■ EXERCISE ■
Could you return every record below exactly as it stands, leaving out the pictures?

■ Page images and extracted text ■
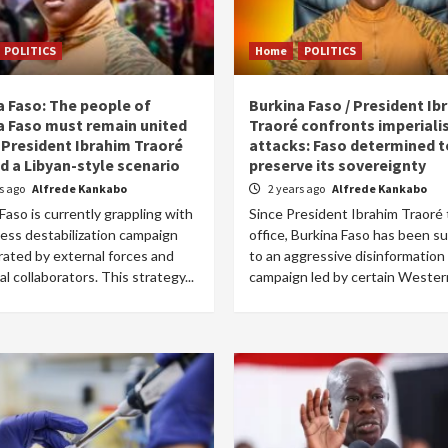
POLITICS
Home
POLITICS
a Faso: The people of
Burkina Faso / President Ib
a Faso must remain united
Traoré confronts imperiali
 President Ibrahim Traoré
attacks: Faso determined t
d a Libyan-style scenario
preserve its sovereignty
rs ago
Alfrede Kankabo
2 years ago
Alfrede Kankabo
Faso is currently grappling with
Since President Ibrahim Traoré
less destabilization campaign
office, Burkina Faso has been s
rated by external forces and
to an aggressive disinformation
cal collaborators. This strategy...
campaign led by certain Western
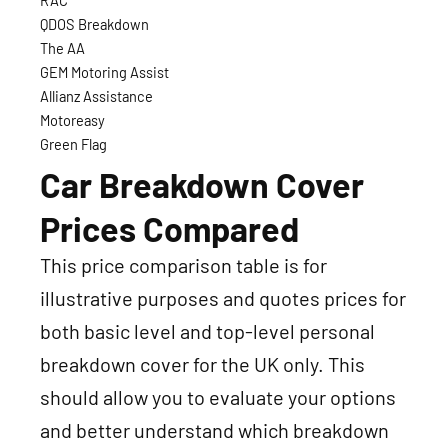
RAC
QDOS Breakdown
The AA
GEM Motoring Assist
Allianz Assistance
Motoreasy
Green Flag
Car Breakdown Cover
Prices Compared
This price comparison table is for
illustrative purposes and quotes prices for
both basic level and top-level personal
breakdown cover for the UK only. This
should allow you to evaluate your options
and better understand which breakdown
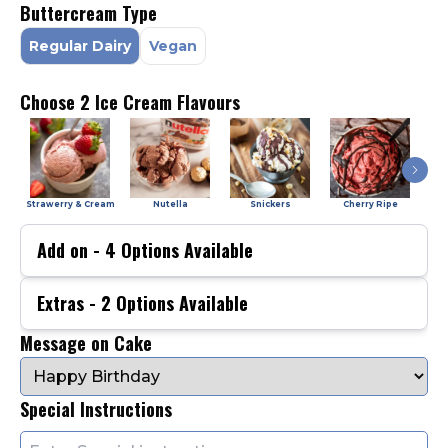
Buttercream Type
Regular Dairy
Vegan
Choose 2 Ice Cream Flavours
Strawerry & Cream
Nutella
Snickers
Cherry Ripe
Add on -
4
Options Available
Extras -
2
Options Available
Message on Cake
Special Instructions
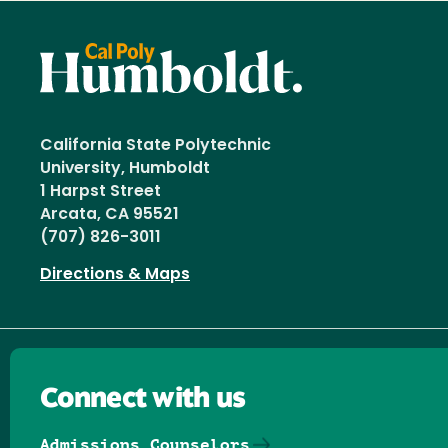
California State Polytechnic
University, Humboldt
1 Harpst Street
Arcata, CA 95521
(707) 826-3011
Directions & Maps
Connect with us
Admissions Counselors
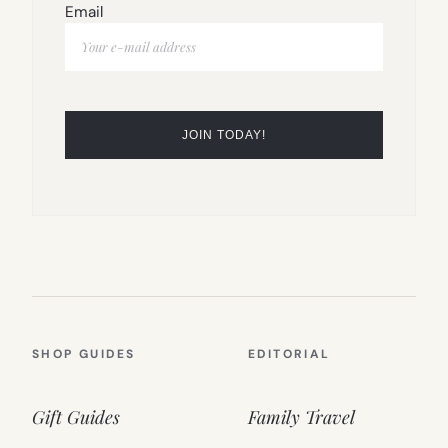
Email
SHOP GUIDES
EDITORIAL
Gift Guides
Family Travel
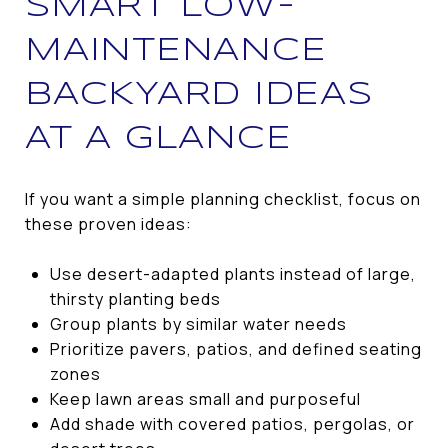
SMART LOW-
MAINTENANCE
BACKYARD IDEAS
AT A GLANCE
If you want a simple planning checklist, focus on
these proven ideas:
Use desert-adapted plants instead of large,
thirsty planting beds
Group plants by similar water needs
Prioritize pavers, patios, and defined seating
zones
Keep lawn areas small and purposeful
Add shade with covered patios, pergolas, or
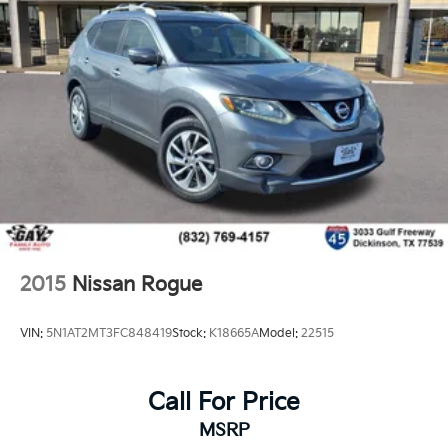
Reimbursement. 3 month Sirius trial subscription
20/29 City/Highway MPG
*PRICES DO NOT INCLUDE TAX, TITLE, OR LICENSE
FEES. See dealer for verification.
2015
Nissan Rogue
VIN:
5N1AT2MT3FC848419
Stock:
K18665A
Model:
22515
Call For Price
MSRP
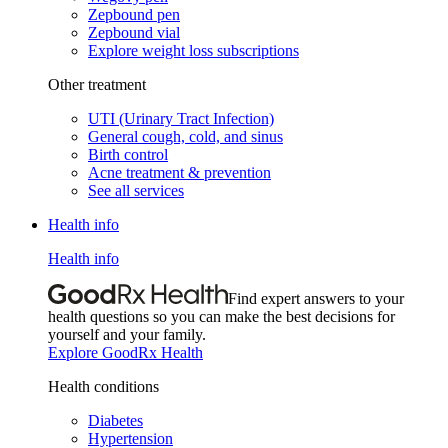
Zepbound pen
Zepbound vial
Explore weight loss subscriptions
Other treatment
UTI (Urinary Tract Infection)
General cough, cold, and sinus
Birth control
Acne treatment & prevention
See all services
Health info
Health info
Find expert answers to your
health questions so you can make the best decisions for
yourself and your family.
Explore GoodRx Health
Health conditions
Diabetes
Hypertension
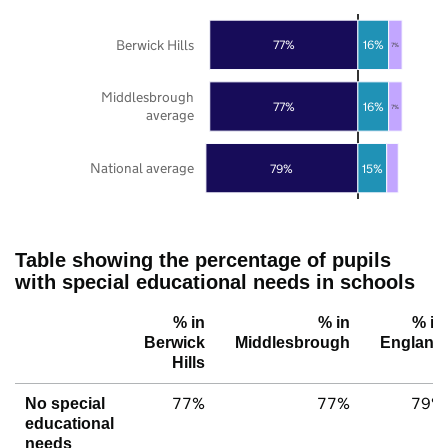
Berwick Hills
77%
16%
7%
Middlesbrough
77%
16%
7%
average
National average
79%
15%
Table showing the percentage of pupils
with special educational needs in schools
% in
% in
% in
Berwick
Middlesbrough
England
Hills
77%
77%
79%
No special
educational
needs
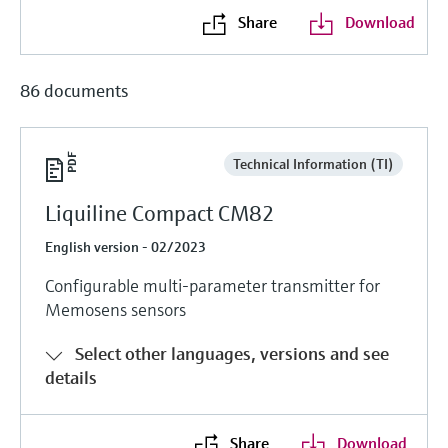
Share
Download
86 documents
Technical Information (TI)
Liquiline Compact CM82
English version - 02/2023
Configurable multi-parameter transmitter for
Memosens sensors
Select other languages, versions and see
details
Share
Download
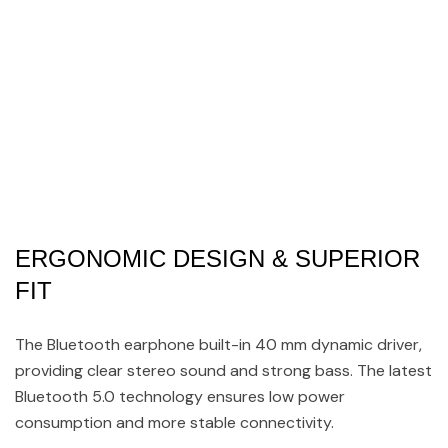
ERGONOMIC DESIGN & SUPERIOR
FIT
The Bluetooth earphone built-in 40 mm dynamic driver,
providing clear stereo sound and strong bass. The latest
Bluetooth 5.0 technology ensures low power
consumption and more stable connectivity.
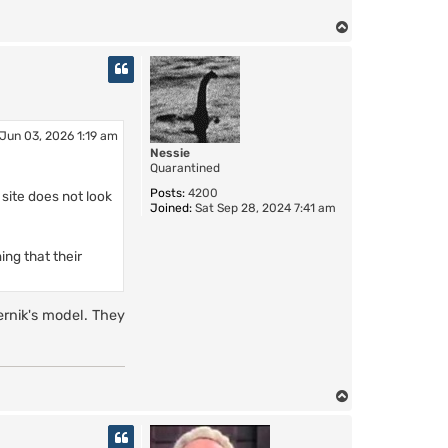
T
o
p
Jun 03, 2026 1:19 am
Nessie
Quarantined
Posts:
4200
 site does not look
Joined:
Sat Sep 28, 2024 7:41 am
ing that their
ernik's model. They
.
T
o
p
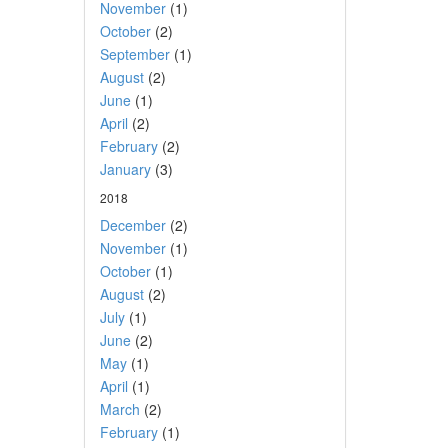
November
(1)
October
(2)
September
(1)
August
(2)
June
(1)
April
(2)
February
(2)
January
(3)
2018
December
(2)
November
(1)
October
(1)
August
(2)
July
(1)
June
(2)
May
(1)
April
(1)
March
(2)
February
(1)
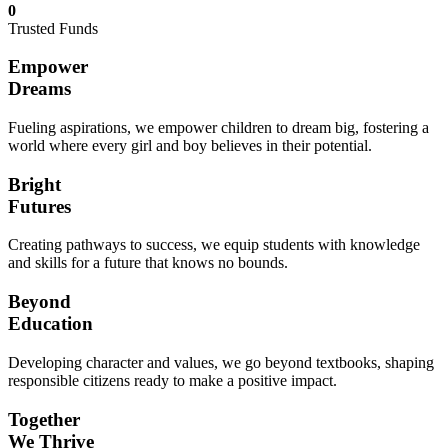
0
Trusted Funds
Empower
Dreams
Fueling aspirations, we empower children to dream big, fostering a
world where every girl and boy believes in their potential.
Bright
Futures
Creating pathways to success, we equip students with knowledge
and skills for a future that knows no bounds.
Beyond
Education
Developing character and values, we go beyond textbooks, shaping
responsible citizens ready to make a positive impact.
Together
We Thrive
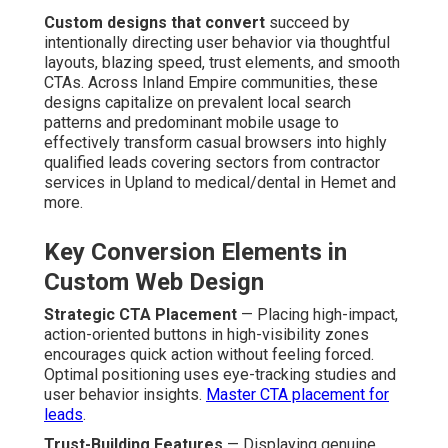
Custom designs that convert
succeed by
intentionally directing user behavior via thoughtful
layouts, blazing speed, trust elements, and smooth
CTAs. Across Inland Empire communities, these
designs capitalize on prevalent local search
patterns and predominant mobile usage to
effectively transform casual browsers into highly
qualified leads covering sectors from contractor
services in Upland to medical/dental in Hemet and
more.
Key Conversion Elements in
Custom Web Design
Strategic CTA Placement
— Placing high-impact,
action-oriented buttons in high-visibility zones
encourages quick action without feeling forced.
Optimal positioning uses eye-tracking studies and
user behavior insights.
Master CTA placement for
leads
.
Trust-Building Features
— Displaying genuine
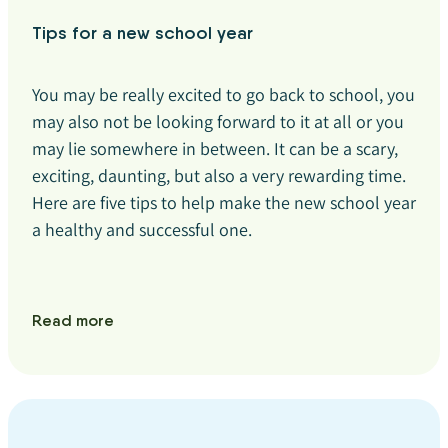
Tips for a new school year
You may be really excited to go back to school, you
may also not be looking forward to it at all or you
may lie somewhere in between. It can be a scary,
exciting, daunting, but also a very rewarding time.
Here are five tips to help make the new school year
a healthy and successful one.
Read more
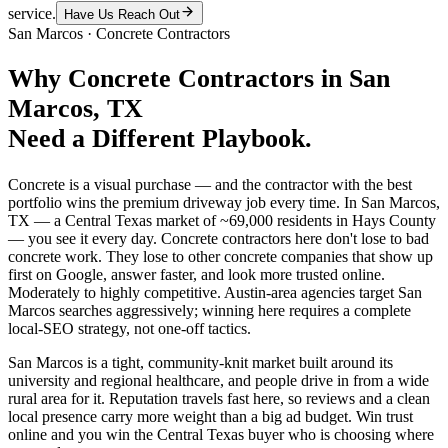
service.
Have Us Reach Out
San Marcos
·
Concrete Contractors
Why
Concrete Contractors
in
San
Marcos
, TX
Need a Different Playbook.
Concrete is a visual purchase — and the contractor with the best
portfolio wins the premium driveway job every time. In San Marcos,
TX — a Central Texas market of ~69,000 residents in Hays County
— you see it every day. Concrete contractors here don't lose to bad
concrete work. They lose to other concrete companies that show up
first on Google, answer faster, and look more trusted online.
Moderately to highly competitive. Austin-area agencies target San
Marcos searches aggressively; winning here requires a complete
local-SEO strategy, not one-off tactics.
San Marcos is a tight, community-knit market built around its
university and regional healthcare, and people drive in from a wide
rural area for it. Reputation travels fast here, so reviews and a clean
local presence carry more weight than a big ad budget. Win trust
online and you win the Central Texas buyer who is choosing where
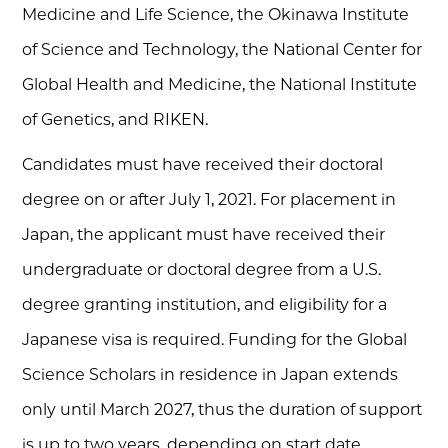
Medicine and Life Science, the Okinawa Institute
of Science and Technology, the National Center for
Global Health and Medicine, the National Institute
of Genetics, and RIKEN.
Candidates must have received their doctoral
degree on or after July 1, 2021. For placement in
Japan, the applicant must have received their
undergraduate or doctoral degree from a U.S.
degree granting institution, and eligibility for a
Japanese visa is required. Funding for the Global
Science Scholars in residence in Japan extends
only until March 2027, thus the duration of support
is up to two years, depending on start date.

■ ANSWER BELOW ■
POLITICS
Home
POLITICS
a Faso: The people of
Burkina Faso / President Ib
a Faso must remain united
Traoré confronts imperiali
 President Ibrahim Traoré
attacks: Faso determined t
d a Libyan-style scenario
preserve its sovereignty
rs ago
Alfrede Kankabo
2 years ago
Alfrede Kankabo
Faso is currently grappling with
Since President Ibrahim Traoré
less destabilization campaign
office, Burkina Faso has been s
rated by external forces and
to an aggressive disinformation
cal collaborators. This strategy...
campaign led by certain Western
RAC
QDOS Breakdown
The AA
GEM Motoring Assist
Allianz Assistance
Motoreasy
Green Flag
Car Breakdown Cover
Prices Compared
This price comparison table is for
illustrative purposes and quotes prices for
both basic level and top-level personal
breakdown cover for the UK only. This
should allow you to evaluate your options
and better understand which breakdown
Buttercream Type
Regular Dairy
Vegan
Choose 2 Ice Cream Flavours
Strawerry & Cream
Nutella
Snickers
Cherry Ripe
Add on -
4
Options Available
Extras -
2
Options Available
Message on Cake
Special Instructions
California State Polytechnic
University, Humboldt
1 Harpst Street
Arcata, CA 95521
(707) 826-3011
Directions & Maps
Connect with us
Admissions Counselors
Email
SHOP GUIDES
EDITORIAL
Gift Guides
Family Travel
SMART LOW-
MAINTENANCE
BACKYARD IDEAS
AT A GLANCE
If you want a simple planning checklist, focus on
these proven ideas:
Use desert-adapted plants instead of large,
thirsty planting beds
Group plants by similar water needs
Prioritize pavers, patios, and defined seating
zones
Keep lawn areas small and purposeful
Add shade with covered patios, pergolas, or
Reimbursement. 3 month Sirius trial subscription
20/29 City/Highway MPG
*PRICES DO NOT INCLUDE TAX, TITLE, OR LICENSE
FEES. See dealer for verification.
2015
Nissan Rogue
VIN:
5N1AT2MT3FC848419
Stock:
K18665A
Model:
22515
Call For Price
MSRP
Zepbound pen
Zepbound vial
Explore weight loss subscriptions
Other treatment
UTI (Urinary Tract Infection)
General cough, cold, and sinus
Birth control
Acne treatment & prevention
See all services
Health info
Health info
Find expert answers to your
health questions so you can make the best decisions for
yourself and your family.
Explore GoodRx Health
Health conditions
Diabetes
Hypertension
Berwick Hills
77%
16%
7%
Middlesbrough
77%
16%
7%
average
National average
79%
15%
Table showing the percentage of pupils
with special educational needs in schools
% in
% in
% in
Berwick
Middlesbrough
England
Hills
77%
77%
79%
No special
educational
needs
Share
Download
86 documents
Technical Information (TI)
Liquiline Compact CM82
English version - 02/2023
Configurable multi-parameter transmitter for
Memosens sensors
Select other languages, versions and see
details
Share
Download
ERGONOMIC DESIGN & SUPERIOR
FIT
The Bluetooth earphone built-in 40 mm dynamic driver,
providing clear stereo sound and strong bass. The latest
Bluetooth 5.0 technology ensures low power
consumption and more stable connectivity.
T
o
p
Jun 03, 2026 1:19 am
Nessie
Quarantined
Posts:
4200
 site does not look
Joined:
Sat Sep 28, 2024 7:41 am
ing that their
ernik's model. They
.
T
o
p
November
(1)
October
(2)
September
(1)
August
(2)
June
(1)
April
(2)
February
(2)
January
(3)
2018
December
(2)
November
(1)
October
(1)
August
(2)
July
(1)
June
(2)
May
(1)
April
(1)
March
(2)
February
(1)
0
Trusted Funds
Empower
Dreams
Fueling aspirations, we empower children to dream big, fostering a
world where every girl and boy believes in their potential.
Bright
Futures
Creating pathways to success, we equip students with knowledge
and skills for a future that knows no bounds.
Beyond
Education
Developing character and values, we go beyond textbooks, shaping
responsible citizens ready to make a positive impact.
Together
We Thrive
Custom designs that convert
succeed by
intentionally directing user behavior via thoughtful
layouts, blazing speed, trust elements, and smooth
CTAs. Across Inland Empire communities, these
designs capitalize on prevalent local search
patterns and predominant mobile usage to
effectively transform casual browsers into highly
qualified leads covering sectors from contractor
services in Upland to medical/dental in Hemet and
more.
Key Conversion Elements in
Custom Web Design
Strategic CTA Placement
— Placing high-impact,
action-oriented buttons in high-visibility zones
encourages quick action without feeling forced.
Optimal positioning uses eye-tracking studies and
user behavior insights.
Master CTA placement for
leads
.
Trust-Building Features
— Displaying genuine
Tips for a new school year
You may be really excited to go back to school, you
may also not be looking forward to it at all or you
may lie somewhere in between. It can be a scary,
exciting, daunting, but also a very rewarding time.
Here are five tips to help make the new school year
a healthy and successful one.
Read more
service.
Have Us Reach Out
San Marcos
·
Concrete Contractors
Why
Concrete Contractors
in
San
Marcos
, TX
Need a Different Playbook.
Concrete is a visual purchase — and the contractor with the best
portfolio wins the premium driveway job every time. In San Marcos,
TX — a Central Texas market of ~69,000 residents in Hays County
— you see it every day. Concrete contractors here don't lose to bad
concrete work. They lose to other concrete companies that show up
first on Google, answer faster, and look more trusted online.
Moderately to highly competitive. Austin-area agencies target San
Marcos searches aggressively; winning here requires a complete
local-SEO strategy, not one-off tactics.
San Marcos is a tight, community-knit market built around its
university and regional healthcare, and people drive in from a wide
rural area for it. Reputation travels fast here, so reviews and a clean
local presence carry more weight than a big ad budget. Win trust
online and you win the Central Texas buyer who is choosing where
Medicine and Life Science, the Okinawa Institute
of Science and Technology, the National Center for
Global Health and Medicine, the National Institute
of Genetics, and RIKEN.
Candidates must have received their doctoral
degree on or after July 1, 2021. For placement in
Japan, the applicant must have received their
undergraduate or doctoral degree from a U.S.
degree granting institution, and eligibility for a
Japanese visa is required. Funding for the Global
Science Scholars in residence in Japan extends
only until March 2027, thus the duration of support
is up to two years, depending on start date.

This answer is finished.